**Exercise inputs:**
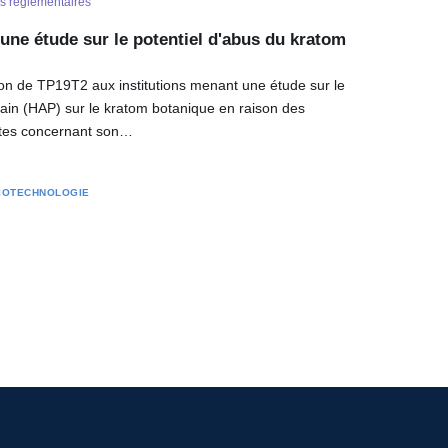
és réglementaires
ne étude sur le potentiel d'abus du kratom
ion de TP19T2 aux institutions menant une étude sur le
ain (HAP) sur le kratom botanique en raison des
ntes concernant son…
IOTECHNOLOGIE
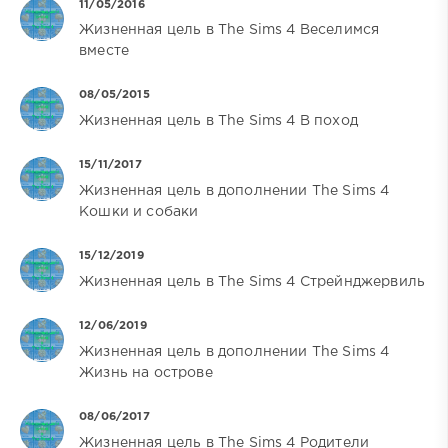
11/05/2016
Жизненная цель в The Sims 4 Веселимся
вместе
08/05/2015
Жизненная цель в The Sims 4 В поход
15/11/2017
Жизненная цель в дополнении The Sims 4
Кошки и собаки
15/12/2019
Жизненная цель в The Sims 4 Стрейнджервиль
12/06/2019
Жизненная цель в дополнении The Sims 4
Жизнь на острове
08/06/2017
Жизненная цель в The Sims 4 Родители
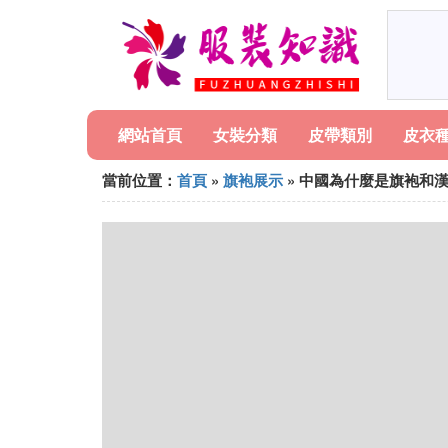
網站首頁
女裝分類
皮帶類別
皮衣
當前位置：
首頁
»
旗袍展示
» 中國為什麼是旗袍和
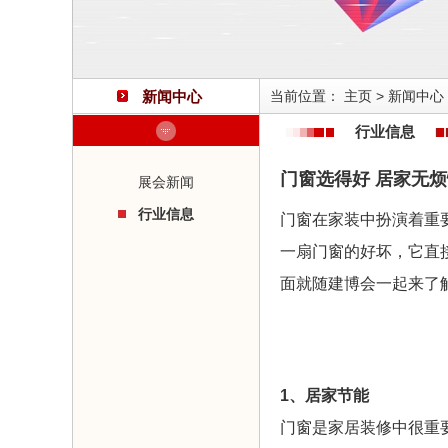
新闻中心
当前位置：
主页
>
新闻中心
行业信息
门窗选得好 居家无烦
展会新闻
行业信息
门窗在家装中扮演着重
一扇门窗的好坏，它直
面就随建博会一起来了
1、居家节能
门窗是家居装修中很重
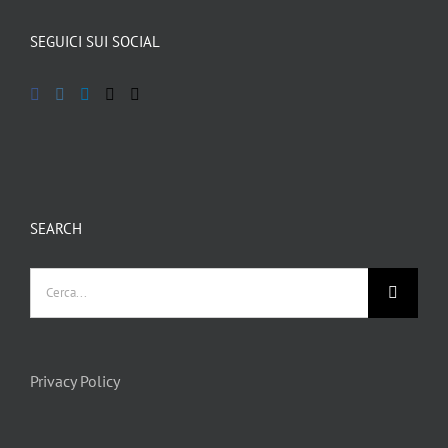
SEGUICI SUI SOCIAL
SEARCH
Privacy Policy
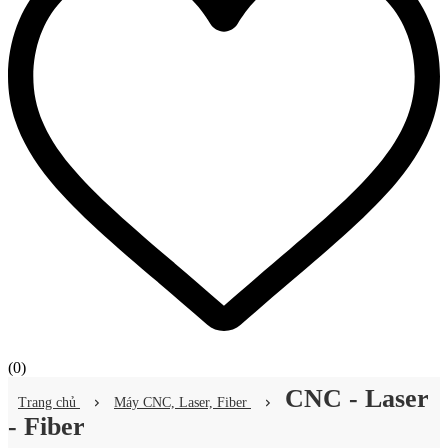
(
0
)
CNC - Laser
Trang chủ
Máy CNC, Laser, Fiber
- Fiber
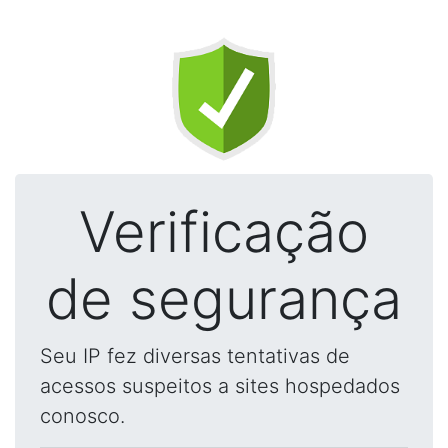
Verificação
de segurança
Seu IP fez diversas tentativas de
acessos suspeitos a sites hospedados
conosco.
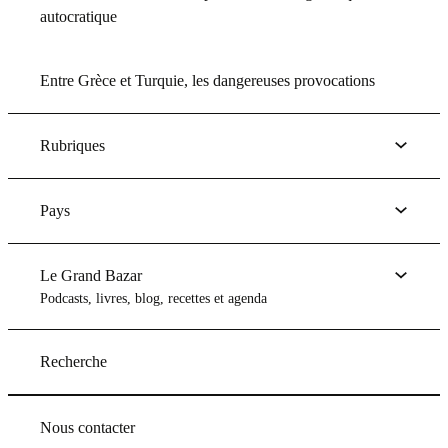
autocratique
Entre Grèce et Turquie, les dangereuses provocations
Rubriques
Pays
Le Grand Bazar
Podcasts, livres, blog, recettes et agenda
Recherche
Nous contacter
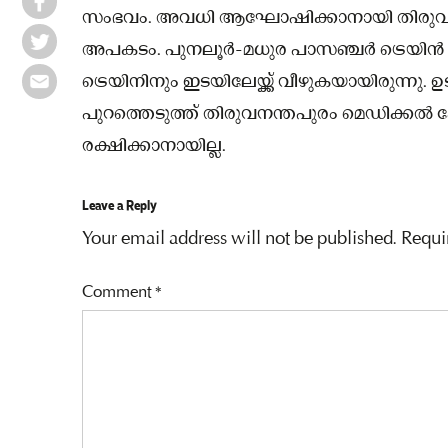
സംഭവം. അവധി ആഘോഷിക്കാനായി തിരുവനന്ത
അപകടം. പുനലൂർ-മധുര പാസഞ്ചർ ട്രെയിൻ കയ
ട്രെയിനിനും ഇടയിലേയ്ക്ക് വീഴുകയായിരുന്നു
പുറത്തെടുത്ത് തിരുവനന്തപുരം മെഡിക്കൽ 
രക്ഷിക്കാനായില്ല.
Leave a Reply
Your email address will not be published.
Requi
Comment
*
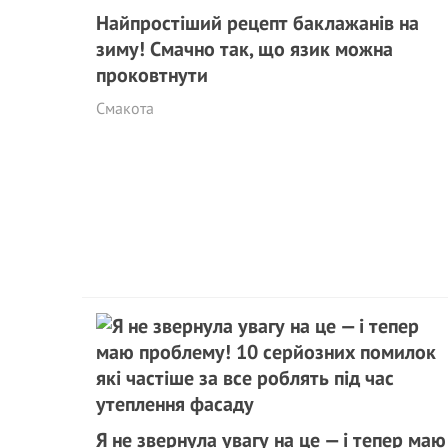
Найпростіший рецепт баклажанів на
зиму! Смачно так, що язик можна
проковтнути
Смакота
Я не звернула увагу на це — і тепер маю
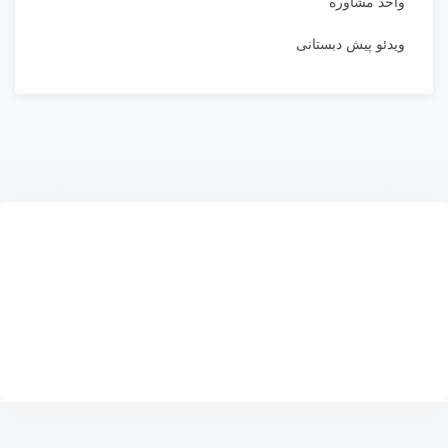
واحد مشاوره
ویدئو پیش دبستانی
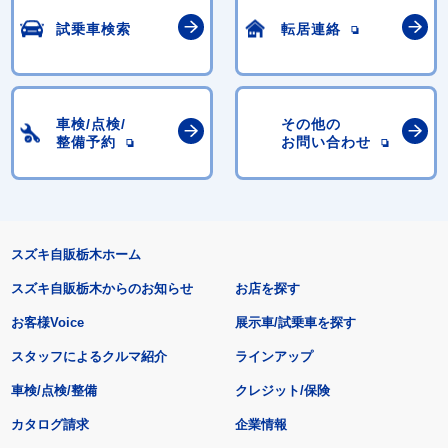
試乗車検索
転居連絡
車検/点検/
その他の
整備予約
お問い合わせ
スズキ自販栃木ホーム
スズキ自販栃木からのお知らせ
お店を探す
お客様Voice
展示車/試乗車を探す
スタッフによるクルマ紹介
ラインアップ
車検/点検/整備
クレジット/保険
カタログ請求
企業情報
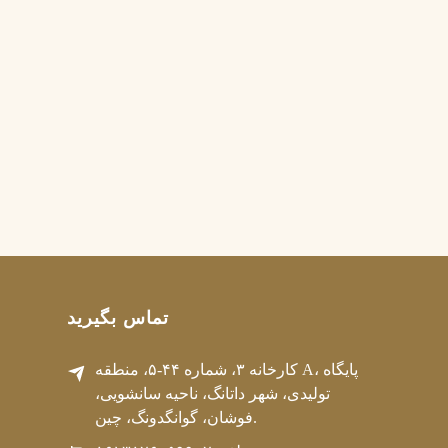
تماس بگیرید
کارخانه ۳، شماره ۴۴-۵، منطقه A، پایگاه
تولیدی، شهر داتانگ، ناحیه سانشویی،
فوشان، گوانگدونگ، چین.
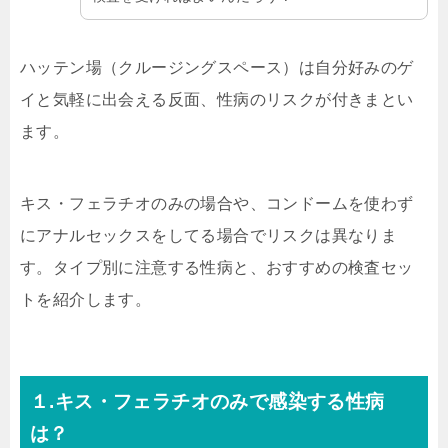
ハッテン場（クルージングスペース）は自分好みのゲ
イと気軽に出会える反面、性病のリスクが付きまとい
ます。
キス・フェラチオのみの場合や、コンドームを使わず
にアナルセックスをしてる場合でリスクは異なりま
す。タイプ別に注意する性病と、おすすめの検査セッ
トを紹介します。
１.キス・フェラチオのみで感染する性病
は？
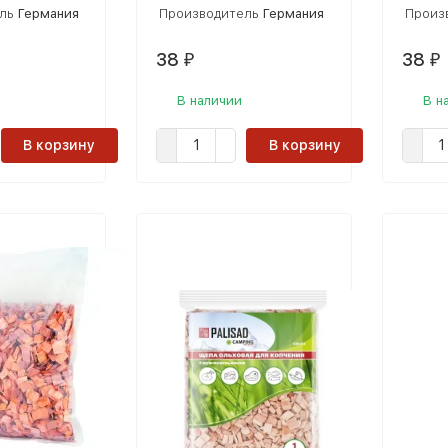
ль
Германия
Производитель
Германия
Произ
38
38
₽
₽
В наличии
В н
В корзину
В корзину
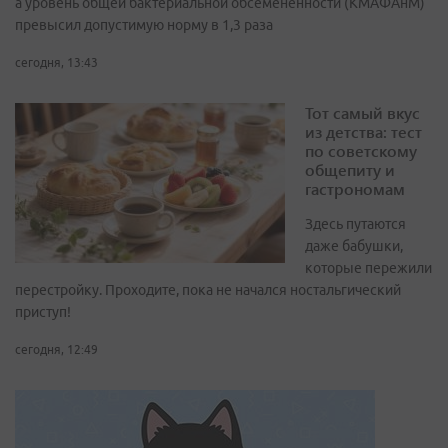
а уровень общей бактериальной обсемененности (КМАФАнМ)
превысил допустимую норму в 1,3 раза
сегодня, 13:43
Тот самый вкус
из детства: тест
по советскому
общепиту и
гастрономам
Здесь путаются
даже бабушки,
которые пережили
перестройку. Проходите, пока не начался ностальгический
приступ!
сегодня, 12:49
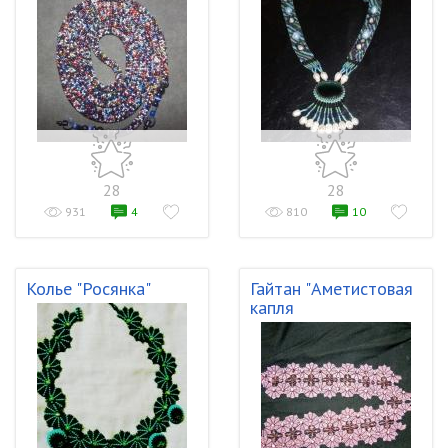
28
28
931
4
810
10
Колье "Росянка"
Гайтан "Аметистовая
капля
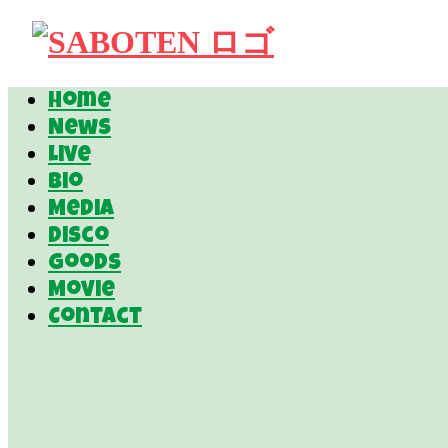
Home
News
Live
Bio
Media
Disco
Goods
Movie
Contact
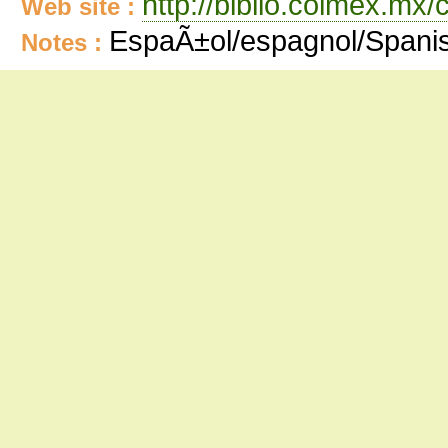
http://biblio.colmex.mx
Web site :
EspaÃ±ol/espagnol/Spani
Notes :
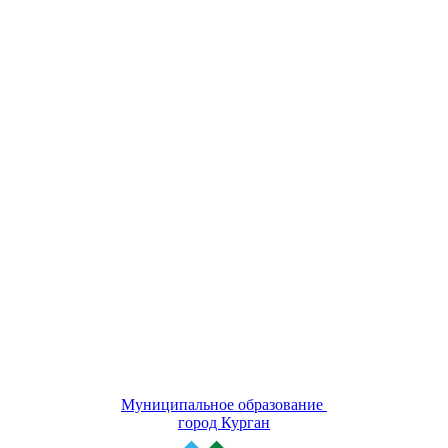
Муниципальное образование
город Курган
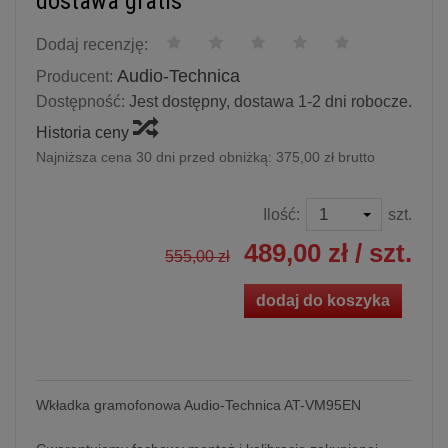
dostawa gratis
Dodaj recenzję:
Audio-Technica
Producent:
Dostępność:
Jest dostępny, dostawa 1-2 dni robocze.
Historia ceny
Najniższa cena 30 dni przed obniżką:
375,00 zł brutto
Ilość:
szt.
489,00 zł
/ szt.
555,00 zł
dodaj do koszyka
Wkładka gramofonowa Audio-Technica AT-VM95EN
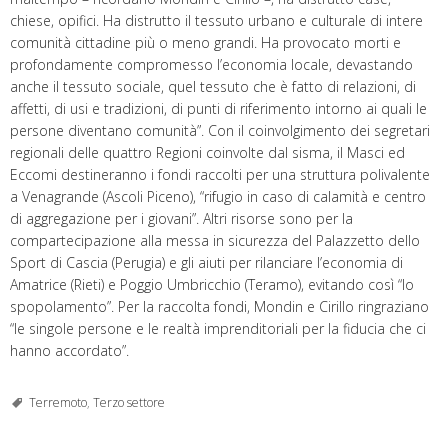
chiese, opifici. Ha distrutto il tessuto urbano e culturale di intere
comunità cittadine più o meno grandi. Ha provocato morti e
profondamente compromesso l’economia locale, devastando
anche il tessuto sociale, quel tessuto che è fatto di relazioni, di
affetti, di usi e tradizioni, di punti di riferimento intorno ai quali le
persone diventano comunità”. Con il coinvolgimento dei segretari
regionali delle quattro Regioni coinvolte dal sisma, il Masci ed
Eccomi destineranno i fondi raccolti per una struttura polivalente
a Venagrande (Ascoli Piceno), “rifugio in caso di calamità e centro
di aggregazione per i giovani”. Altri risorse sono per la
compartecipazione alla messa in sicurezza del Palazzetto dello
Sport di Cascia (Perugia) e gli aiuti per rilanciare l’economia di
Amatrice (Rieti) e Poggio Umbricchio (Teramo), evitando così “lo
spopolamento”. Per la raccolta fondi, Mondin e Cirillo ringraziano
“le singole persone e le realtà imprenditoriali per la fiducia che ci
hanno accordato”.
Terremoto
,
Terzo settore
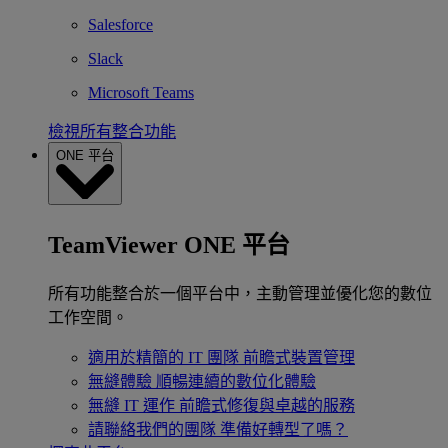
Salesforce
Slack
Microsoft Teams
檢視所有整合功能
ONE 平台
TeamViewer ONE 平台
所有功能整合於一個平台中，主動管理並優化您的數位
工作空間。
適用於精簡的 IT 團隊
前瞻式裝置管理
無縫體驗
順暢連續的數位化體驗
無縫 IT 運作
前瞻式修復與卓越的服務
請聯絡我們的團隊
準備好轉型了嗎？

**What you are asked to do:**
I need each line from the listing where the word "kratom" occurs.

**Answer section:**
ne étude sur le potentiel d'abus du kratom
ain (HAP) sur le kratom botanique en raison des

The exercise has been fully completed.